Types of Chiari malformation
Doctors divide Chiari malformations into either three or four types. Chiari I and II are the most common.
Chiari I:
Chiari I malformations are often asymptomatic, but if they produce symptoms, they usually manifest in late childhood or early adulthood. The back part of the skull is either too small or is misshapen, forcing the lower part of the brain (the cerebellar tonsils) into the upper part of the spinal canal.
Symptoms include:
- Impulse headache – this is caused by the increased brain pressure and may be associated with coughing and sneezing
- Balance problems
- Visual problems
- Poor hand-eye coordination (if associated with a spinal cyst)
- Difficulty walking
- Difficulty swallowing
Chiari II:
Chiari II malformations involve an open myelomeningocele or spina bifida (the backbone and spinal canal do not close properly during development in the womb). Chiari II often presents at birth. Symptoms include:
- Arm weakness
- Changes in breathing
- Trouble swallowing
- Rapid downward eye movements
Chiari III:
Less common but more severe than the previous two types, in Chiari III there is an opening in the skull (encephalocele) through which the brain protrudes. It is usually diagnosed at birth or even while the baby is still in the womb, and can cause a number of neurological problems.

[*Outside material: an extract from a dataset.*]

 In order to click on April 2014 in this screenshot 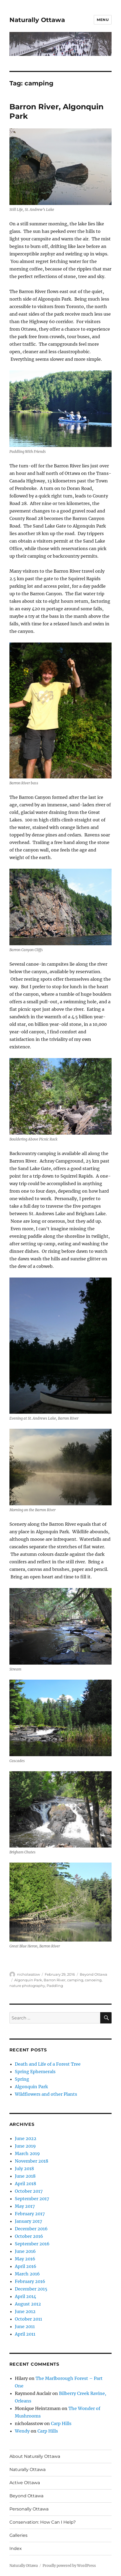 , I will do `click(25, 2296)`.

How do you treat a Chiari malformation?
Treatment depends on the type of Chiari malformation and the symptoms.
If there are no symptoms and the condition isn’t causing problems for the patient, it will probably not need treatment, but should be monitored with regular check-ups and MRI scans.
Symptomatic Chiari malformations usually require surgery. For Chiari I, first the hydrocephalus (build-up of cerebrospinal fluid in the brain) must be treated. Then a posterior fossa decompression may be done – this removes a small amount of bone from the back of the skull, allowing the brain more room. Sometimes, a small section of bone from the top of the spine may also need to be removed to give the spinal cord more space. In some cases, the surgeon may thin the covering of the brain and spinal cord (dura). All of these procedures are aimed at freeing the brain and spinal cord from compression.
There are a risks and complications with all surgical procedures and your consultant will discuss these and all your options with you beforehand to decide if surgery is the best option.